Nobody touched me.
That was the first thing I noticed. The guard who came to escort me didn’t grab my arm or put a hand on my back. He just appeared at my side and said quietly, “The King requests your presence in the pack hall,” and then walked and left space for me to follow.
I followed.
Because what else was I going to do?
The pack hall was already full by the time we got there. Word had moved fast; it always did, and half the pack had found reasons to be inside before anyone officially called a gathering. They lined the walls and filled the chairs and stood in clusters near the back, and when I walked in, every single head turned.
I kept my eyes forward.
Kaden was standing at the front of the hall near the long table where Ryder usually ran pack meetings. He had not sat down. He stood with his hands clasped behind his back, looking at nothing in particular, and the space around him was slightly empty in the way space always is around men that people are instinctively careful near.

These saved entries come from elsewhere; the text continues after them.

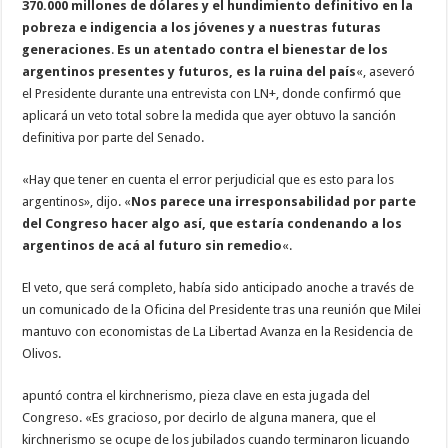
370.000 millones de dólares y el hundimiento definitivo en la
pobreza e indigencia a los jóvenes y a nuestras futuras
generaciones
.
Es un atentado contra el bienestar de los
argentinos presentes y futuros, es la ruina del país
«, aseveró
el Presidente durante una entrevista con LN+, donde confirmó que
aplicará un veto total sobre la medida que ayer obtuvo la sanción
definitiva por parte del Senado.
«Hay que tener en cuenta el error perjudicial que es esto para los
argentinos», dijo. «
Nos parece una irresponsabilidad por parte
del Congreso hacer algo así, que estaría condenando a los
argentinos de acá al futuro sin remedio
«.
El veto, que será completo, había sido anticipado anoche a través de
un comunicado de la Oficina del Presidente tras una reunión que Milei
mantuvo con economistas de La Libertad Avanza en la Residencia de
Olivos.
apuntó contra el kirchnerismo, pieza clave en esta jugada del
Congreso. «Es gracioso, por decirlo de alguna manera, que el
kirchnerismo se ocupe de los jubilados cuando terminaron licuando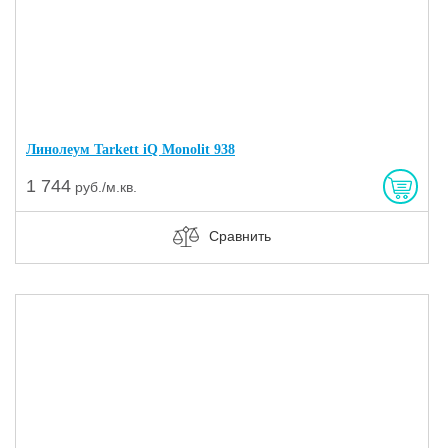
Линолеум Tarkett iQ Monolit 938
1 744
руб./м.кв.
Сравнить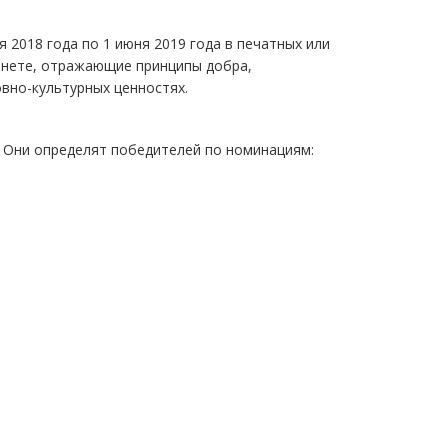
 2018 года по 1 июня 2019 года в печатных или
ернете, отражающие принципы добра,
овно-культурных ценностях.
. Они определят победителей по номинациям: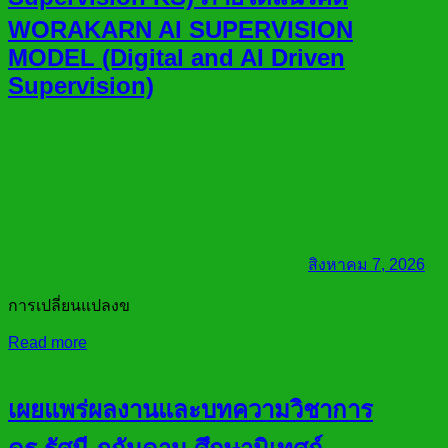
WORAKARN AI SUPERVISION
MODEL (Digital and AI Driven
Supervision)
สิงหาคม 7, 2026
การเปลี่ยนแปลงข
Read more
เผยแพร่ผลงานและบทความวิชาการ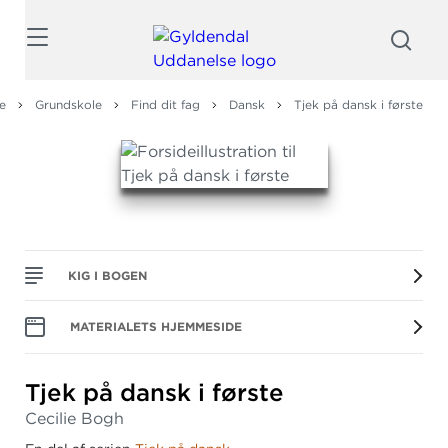
Søg
e
Grundskole
Find dit fag
Dansk
Tjek på dansk i første
KIG I BOGEN
MATERIALETS HJEMMESIDE
Tjek på dansk i første
Cecilie Bogh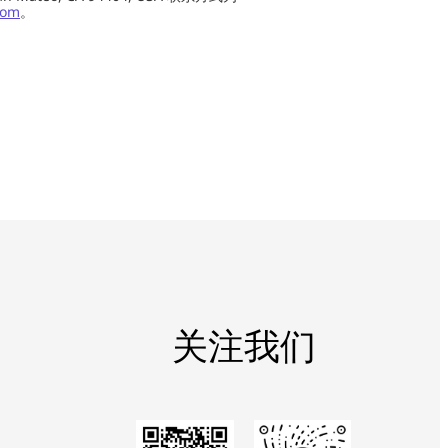
com
。
关注我们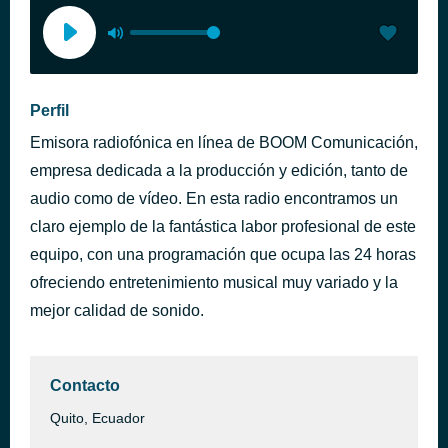
Perfil
Emisora radiofónica en línea de BOOM Comunicación,
empresa dedicada a la producción y edición, tanto de
audio como de vídeo. En esta radio encontramos un
claro ejemplo de la fantástica labor profesional de este
equipo, con una programación que ocupa las 24 horas
ofreciendo entretenimiento musical muy variado y la
mejor calidad de sonido.
Contacto
Quito, Ecuador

Ryder was ten feet away from him.
I felt Ryder before I saw him clearly. Not the bond, the bond was torn and quiet and still hurting in a low, constant way. Just his energy. He was radiating something hot and controlled and barely controlled at the same time. When his eyes found me walking in, they went hard and then went somewhere else fast, like looking at me was a problem he was managing.
Damon was near the side wall. He caught my eye and gave me nothing. Just watching.
The guard stopped. I stopped beside him.
Kaden turned.
Up close, he was more than the sum of the things I had catalogued from a distance. The grey at his temples. The hard jaw. He was probably in his late forties, but his wolf age was different from his human age; you could see it in the way he carried himself, the accumulated weight of two decades of absolute authority. He had probably not second-guessed a decision in years.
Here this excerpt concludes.